■ **Exercise objective**:
Could you retype, exactly as written, every line from the top of the records through the line that contains "传真 : +86 (0)20 8989 9111"?

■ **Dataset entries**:
╭──

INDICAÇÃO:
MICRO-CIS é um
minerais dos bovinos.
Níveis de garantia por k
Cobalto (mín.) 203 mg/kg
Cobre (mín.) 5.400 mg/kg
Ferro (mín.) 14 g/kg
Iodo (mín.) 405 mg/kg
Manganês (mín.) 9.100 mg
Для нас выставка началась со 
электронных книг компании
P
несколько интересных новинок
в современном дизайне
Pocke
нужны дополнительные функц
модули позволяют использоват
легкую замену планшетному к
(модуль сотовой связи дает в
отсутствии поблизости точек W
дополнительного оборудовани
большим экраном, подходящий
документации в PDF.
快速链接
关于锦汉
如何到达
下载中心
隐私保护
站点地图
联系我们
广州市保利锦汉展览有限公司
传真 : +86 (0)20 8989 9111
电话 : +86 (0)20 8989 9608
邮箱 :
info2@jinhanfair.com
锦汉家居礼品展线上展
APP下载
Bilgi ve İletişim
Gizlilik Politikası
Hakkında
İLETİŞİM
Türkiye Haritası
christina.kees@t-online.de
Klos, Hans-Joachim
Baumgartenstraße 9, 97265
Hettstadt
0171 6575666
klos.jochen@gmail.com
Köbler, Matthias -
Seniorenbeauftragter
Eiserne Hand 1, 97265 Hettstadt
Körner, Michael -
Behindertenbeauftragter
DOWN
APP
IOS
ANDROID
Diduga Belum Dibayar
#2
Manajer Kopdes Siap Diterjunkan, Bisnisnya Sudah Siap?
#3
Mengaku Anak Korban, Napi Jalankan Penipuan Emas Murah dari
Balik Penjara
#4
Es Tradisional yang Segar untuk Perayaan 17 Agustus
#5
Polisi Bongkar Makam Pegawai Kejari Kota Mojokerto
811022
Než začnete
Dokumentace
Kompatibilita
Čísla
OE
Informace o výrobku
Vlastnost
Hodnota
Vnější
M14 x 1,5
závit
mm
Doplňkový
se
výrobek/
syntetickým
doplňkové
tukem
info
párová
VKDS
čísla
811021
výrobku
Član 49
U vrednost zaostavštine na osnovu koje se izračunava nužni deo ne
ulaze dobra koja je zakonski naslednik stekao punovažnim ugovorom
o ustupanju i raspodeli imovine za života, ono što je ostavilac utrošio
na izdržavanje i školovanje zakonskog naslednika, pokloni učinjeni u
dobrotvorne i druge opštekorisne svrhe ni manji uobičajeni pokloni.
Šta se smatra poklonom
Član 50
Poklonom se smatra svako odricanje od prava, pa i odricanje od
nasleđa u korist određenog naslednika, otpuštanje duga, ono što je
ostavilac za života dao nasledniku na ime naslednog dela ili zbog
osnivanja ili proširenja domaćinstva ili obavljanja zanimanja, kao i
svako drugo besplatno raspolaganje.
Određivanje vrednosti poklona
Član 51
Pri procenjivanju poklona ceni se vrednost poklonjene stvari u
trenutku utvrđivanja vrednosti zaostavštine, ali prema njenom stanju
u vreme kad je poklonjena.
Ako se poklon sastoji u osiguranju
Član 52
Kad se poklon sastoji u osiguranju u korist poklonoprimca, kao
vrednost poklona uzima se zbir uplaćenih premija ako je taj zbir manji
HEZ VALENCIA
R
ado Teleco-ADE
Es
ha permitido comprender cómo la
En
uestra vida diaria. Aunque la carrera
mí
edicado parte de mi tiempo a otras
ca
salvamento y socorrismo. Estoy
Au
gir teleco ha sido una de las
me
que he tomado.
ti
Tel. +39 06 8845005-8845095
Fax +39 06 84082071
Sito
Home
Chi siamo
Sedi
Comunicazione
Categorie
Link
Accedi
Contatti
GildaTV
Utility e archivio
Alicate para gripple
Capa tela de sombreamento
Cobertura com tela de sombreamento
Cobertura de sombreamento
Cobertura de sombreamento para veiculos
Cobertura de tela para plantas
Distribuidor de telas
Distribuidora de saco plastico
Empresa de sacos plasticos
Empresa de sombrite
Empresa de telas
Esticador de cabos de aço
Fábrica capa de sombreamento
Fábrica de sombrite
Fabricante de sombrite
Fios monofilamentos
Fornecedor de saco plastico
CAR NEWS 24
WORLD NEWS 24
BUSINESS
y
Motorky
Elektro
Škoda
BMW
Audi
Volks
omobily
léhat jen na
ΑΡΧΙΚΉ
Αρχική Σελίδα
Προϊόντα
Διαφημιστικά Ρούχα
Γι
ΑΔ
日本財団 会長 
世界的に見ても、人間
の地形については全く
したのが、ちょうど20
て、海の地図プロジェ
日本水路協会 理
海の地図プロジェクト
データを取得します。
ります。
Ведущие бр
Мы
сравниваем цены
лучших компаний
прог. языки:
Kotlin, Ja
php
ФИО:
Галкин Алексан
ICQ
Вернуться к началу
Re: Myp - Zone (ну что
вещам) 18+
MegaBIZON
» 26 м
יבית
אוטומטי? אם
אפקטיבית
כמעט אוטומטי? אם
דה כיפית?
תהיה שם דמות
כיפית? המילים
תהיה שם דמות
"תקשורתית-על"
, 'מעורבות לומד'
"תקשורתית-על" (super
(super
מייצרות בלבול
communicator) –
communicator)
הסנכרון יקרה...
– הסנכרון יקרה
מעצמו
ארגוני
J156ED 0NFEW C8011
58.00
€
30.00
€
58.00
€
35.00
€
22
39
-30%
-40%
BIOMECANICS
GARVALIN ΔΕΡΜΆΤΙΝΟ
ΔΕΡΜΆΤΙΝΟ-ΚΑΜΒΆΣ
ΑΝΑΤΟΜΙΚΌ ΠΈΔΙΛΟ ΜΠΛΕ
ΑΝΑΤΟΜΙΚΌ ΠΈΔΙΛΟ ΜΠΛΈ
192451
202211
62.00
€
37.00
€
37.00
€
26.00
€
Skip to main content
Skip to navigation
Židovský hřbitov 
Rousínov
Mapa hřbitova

╰──

■ **Expected answer**:
INDICAÇÃO:
MICRO-CIS é um
minerais dos bovinos.
Níveis de garantia por k
Cobalto (mín.) 203 mg/kg
Cobre (mín.) 5.400 mg/kg
Ferro (mín.) 14 g/kg
Iodo (mín.) 405 mg/kg
Manganês (mín.) 9.100 mg
Для нас выставка началась со 
электронных книг компании
P
несколько интересных новинок
в современном дизайне
Pocke
нужны дополнительные функц
модули позволяют использоват
легкую замену планшетному к
(модуль сотовой связи дает в
отсутствии поблизости точек W
дополнительного оборудовани
большим экраном, подходящий
документации в PDF.
快速链接
关于锦汉
如何到达
下载中心
隐私保护
站点地图
联系我们
广州市保利锦汉展览有限公司
传真 : +86 (0)20 8989 9111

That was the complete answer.